### Exercise brief
Copy each line below as written, but skip the pictures.

### Provided records
────────

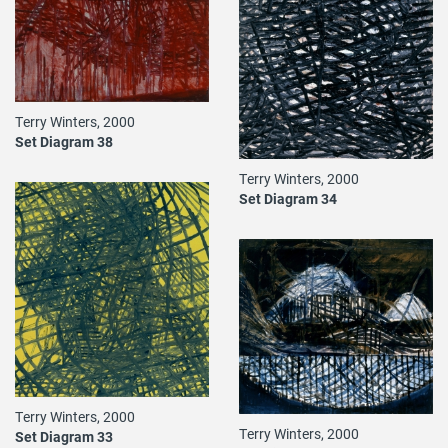
Terry Winters, 2000
Set Diagram 38
Terry Winters, 2000
Set Diagram 34
Terry Winters, 2000
Terry Winters, 2000
Set Diagram 33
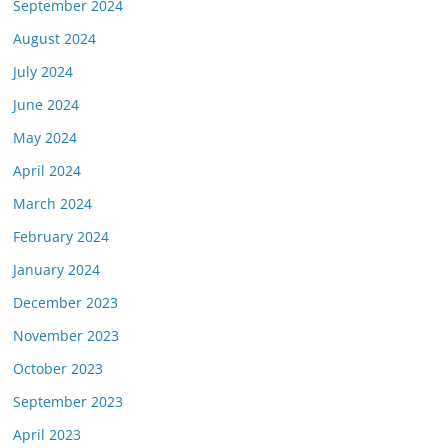
September 2024
August 2024
July 2024
June 2024
May 2024
April 2024
March 2024
February 2024
January 2024
December 2023
November 2023
October 2023
September 2023
April 2023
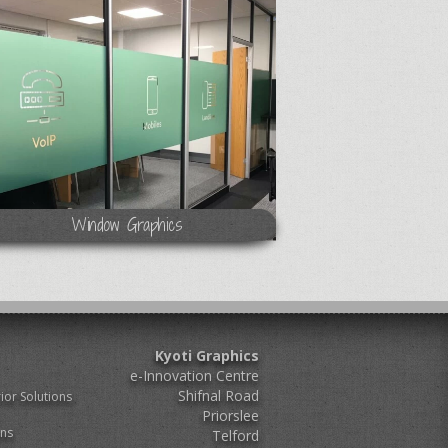
Window Graphics
Kyoti Graphics
e-Innovation Centre
Shifnal Road
ior Solutions
Priorslee
ons
Telford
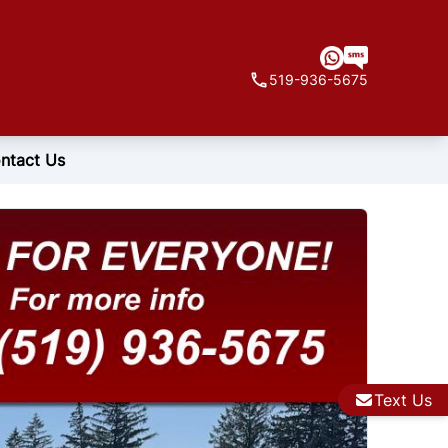
519-936-5675
ntact Us
Text Us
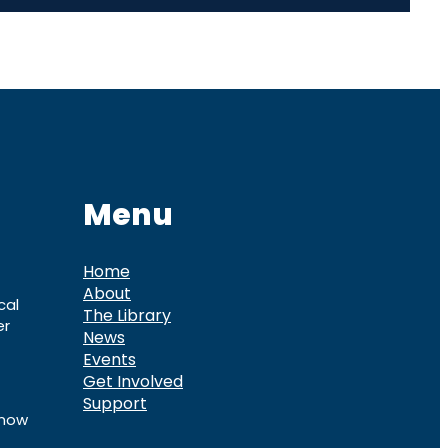
Menu
Home
About
cal
The Library
er
News
Events
Get Involved
Support
know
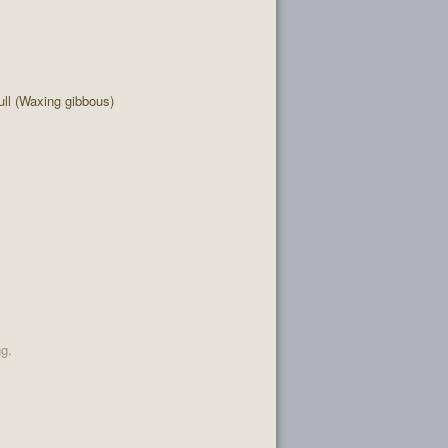
ll (Waxing gibbous)
ng.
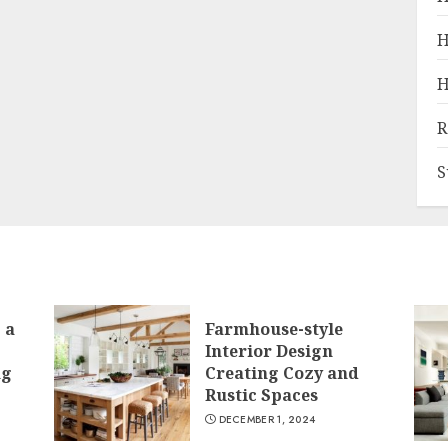
H
H
R
S
 a
Farmhouse-style
Interior Design
ng
Creating Cozy and
Rustic Spaces
DECEMBER 1, 2024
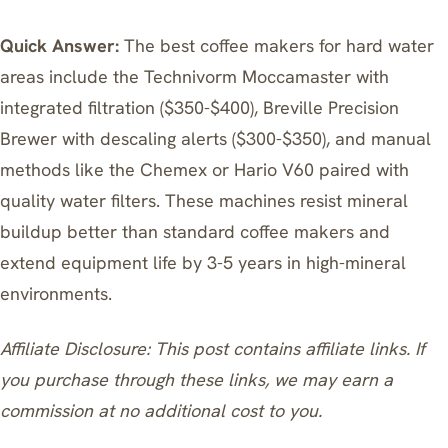
Quick Answer:
The best coffee makers for hard water
areas include the Technivorm Moccamaster with
integrated filtration ($350-$400), Breville Precision
Brewer with descaling alerts ($300-$350), and manual
methods like the Chemex or Hario V60 paired with
quality water filters. These machines resist mineral
buildup better than standard coffee makers and
extend equipment life by 3-5 years in high-mineral
environments.
Affiliate Disclosure: This post contains affiliate links. If
you purchase through these links, we may earn a
commission at no additional cost to you.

────────

### Written response
Terry Winters, 2000
Set Diagram 38
Terry Winters, 2000
Set Diagram 34
Terry Winters, 2000
Terry Winters, 2000
Set Diagram 33
September 2024
August 2024
July 2024
June 2024
May 2024
April 2024
March 2024
February 2024
January 2024
December 2023
November 2023
October 2023
September 2023
April 2023
Window Graphics
Kyoti Graphics
e-Innovation Centre
Shifnal Road
ior Solutions
Priorslee
ons
Telford
519-936-5675
ntact Us
Text Us
Menu
Home
About
cal
The Library
er
News
Events
Get Involved
Support
know
ll (Waxing gibbous)
ng.
H
H
R
S
 a
Farmhouse-style
Interior Design
ng
Creating Cozy and
Rustic Spaces
DECEMBER 1, 2024
Quick Answer:
The best coffee makers for hard water
areas include the Technivorm Moccamaster with
integrated filtration ($350-$400), Breville Precision
Brewer with descaling alerts ($300-$350), and manual
methods like the Chemex or Hario V60 paired with
quality water filters. These machines resist mineral
buildup better than standard coffee makers and
extend equipment life by 3-5 years in high-mineral
environments.
Affiliate Disclosure: This post contains affiliate links. If
you purchase through these links, we may earn a
commission at no additional cost to you.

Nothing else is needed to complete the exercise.